Two bowls of fall salad dressings: golden maple dijon vinaigrette and creamy tahini garlic dressing, surrounded by autumn leaves

Maple Dijon Vinaigrette

Yield: ~1/2 cup (4 servings) · Time: 5 minutes · Method: whisk (or shake in jar)

Ingredients

  • 3 Tbsp extra-virgin olive oil (45 ml)
  • 1 Tbsp apple cider vinegar (15 ml)
  • 1 Tbsp Dijon mustard (15 ml)
  • 1 Tbsp pure maple syrup (15 ml)
  • 1/8–1/4 tsp fine sea salt, to taste
  • Freshly ground black pepper, to taste
  • Optional: 1–2 tsp water to soften the bite or 1 tsp minced shallot

Directions

  1. Emulsify the base: In a small bowl, whisk the vinegar, Dijon, maple, salt, and pepper until smooth. (Mustard is your emulsifier — blending it with acid first helps the dressing stay together.)
  2. Stream in oil: While whisking constantly, slowly drizzle in the olive oil until thickened and glossy. If too punchy, whisk in 1–2 tsp water to mellow.
  3. Taste & tune: Add a pinch more salt for pop, or an extra 1/2 tsp maple for sweetness. Fold in minced shallot if using.
  4. Serve: Drizzle over roasted delicata or butternut squash, shaved apple + greens, or a warm farro salad.
Chef Tips: Use a small jar with a tight lid and shake 20–30 seconds for a fast, stable emulsion. For meal prep, double the recipe and divide into two jars — one for now, one for later.

Swaps & Variations

  • No maple? Use 2 tsp honey + 1 tsp water.
  • More tangy: Replace 1 tsp vinegar with lemon juice.
  • Herby: Whisk in 1 tsp finely chopped fresh thyme or rosemary.

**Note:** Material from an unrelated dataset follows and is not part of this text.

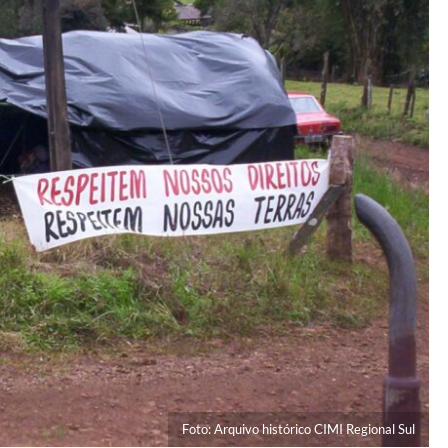
Foto: Arquivo histórico CIMI Regional Sul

Creamy Tahini Garlic Dressing

Yield: ~3/4 cup (6 servings) · Time: 7 minutes · Method: whisk or blend

Ingredients

  • 1/2 cup tahini (120 g), well stirred
  • 1 large lemon, juiced (about 3 Tbsp / 45 ml)
  • 2 garlic cloves, very finely minced or grated
  • 1/4–1/2 tsp fine sea salt, to taste
  • Pinch of ground cumin
  • ~6–8 Tbsp cold water (90–120 ml), as needed for consistency
  • Optional: 1–2 tsp maple syrup for balance; 1 Tbsp olive oil for extra silk

Directions

  1. Bloom & thicken: In a bowl, whisk tahini with lemon juice and salt. It will seize and look curdled — that’s normal (the acid tightens the tahini).
  2. Loosen gradually: Whisk in cold water, 1 Tbsp at a time, until the dressing turns pale and silky. Aim for a pourable, clingy texture.
  3. Flavor: Add garlic and cumin. Taste; add maple for sweetness or a splash more lemon for brightness. Whisk in olive oil if you want extra gloss.
  4. Serve: Perfect on chopped kale with apples and pepitas, lentil salads, grain bowls, or roasted carrots.
Troubleshooting: If it tastes bitter, your tahini may be over-toasted — soften with 1–2 tsp maple and a pinch more salt. If it’s pasty, keep whisking in cold water a teaspoon at a time.

Swaps & Variations

  • Garlic-free: Use 1/2 tsp garlic powder for a softer flavor.
  • Herby: Stir in 2 Tbsp finely chopped parsley or dill.
  • Smoky: Add a pinch of smoked paprika.

Equipment

  • Small bowl and whisk (or a lidded jar)
  • Measuring spoons/cup; citrus juicer
  • Microplane or fine grater for garlic

Serving Ideas

  • Harvest Salad: Greens, thin apple slices, roasted squash, toasted pecans, and Maple Dijon.
  • Warm Grain Bowl: Farro or quinoa, kale, roasted beets, feta, and Tahini Garlic.
  • Simple Side: Shredded cabbage + carrots with either dressing for a fast slaw.

Make-Ahead & Storage

  • Fridge: Store each dressing in a sealed jar up to 5 days. Shake before serving.
  • Separation: If a vinaigrette separates, shake vigorously for 10–15 seconds to re-emulsify.
  • Thick tahini? Whisk in cold water 1 tsp at a time until pourable.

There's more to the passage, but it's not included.